Rice seeds that do not sprout when planted in favorable soil and atmospheric conditions are either dead or dormant. Wild and traditional rice cultivars have higher degrees of dormancy than modern ones. Rice seeds may be dormant up to 80 days but most of the cultivated ones have only 2-3 weeks dormancy. A cultivar may be considered slightly dormant (germinates within 15 days from harvest); moderately dormant (germinates within 15-60 days from harvest); or highly dormant (germinates within 60 days from harvest or later). Others, especially many modern varieties, have no dormancy at all. Dormancy is naturally broken through time.

Dormancy can be a plant's natural means to prevent mature seeds in the panicle from sprouting especially during the rainy season in the tropics. For man, it is an advantage when seeds being dried are rained on as these could sprout and lead to losses. However, dormancy becomes a problem when seeds are purposely planted or assessed for germination.

Traditional and modern cultivars


The degree of dormancy of rice seeds are often judged based on previous knowledge about the cultivar and the length of time the seeds have been stored. It can be determined along with the germination rate by sowing mature seeds in moist sand, soil, absorbent paper or cloth. After 5-7 days the seeds are checked and any ungerminated seeds that are not moldy or rotten (easily determined by gently squeezing ungerminated seed) are judged dormant.

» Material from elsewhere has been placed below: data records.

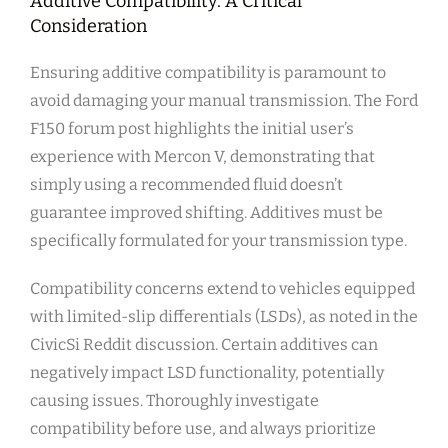
Additive Compatibility: A Critical
Consideration
Ensuring additive compatibility is paramount to
avoid damaging your manual transmission. The Ford
F150 forum post highlights the initial user’s
experience with Mercon V, demonstrating that
simply using a recommended fluid doesn’t
guarantee improved shifting. Additives must be
specifically formulated for your transmission type.
Compatibility concerns extend to vehicles equipped
with limited-slip differentials (LSDs), as noted in the
CivicSi Reddit discussion. Certain additives can
negatively impact LSD functionality, potentially
causing issues. Thoroughly investigate
compatibility before use, and always prioritize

Any of the following methods could be used before planting or during germination testing to break dormancy, but their effectivity depends on the cultivar or storage time which determine the degree of dormancy:

· Soak one part seed in 5-10 parts water at 40°C (approximated by allowing boiling water to cool off for 8-10 minutes).

· Heat seeds which have been sundried for 3-5 days (seed moisture content approximately 10%) in an oven at 50-55°C for 7 days.

Soak one part seed in 5-10 parts water

· Soak 1 kg of seeds for 16-24 hrs in 1 liter nitric acid solution (HNO3) prepared by pouring 1 1/4 tsp (6.3 ml) concentrated nitric acid (of 68% purity) into a liter of water (a motor oil can = 1 liter). After soaking, sundry seeds for about 3-7 days.

Soak 1 kg of seeds

Caution: The acid must be poured into the water during the preparation of the solution. Do not pour water into the acid because an explosion could result.

· Soak 1 kg seeds for 24 hrs in 1 liter water containing 1/2 tsp fresh sodium hypochlorite (chlorox, available market grade = 5.25%).

· For a germination test where only a few seeds are used, manually remove hulls. Be careful not to injure the germ or embryo which is the part where the plant develops. This treatment is not applicable to wild rice.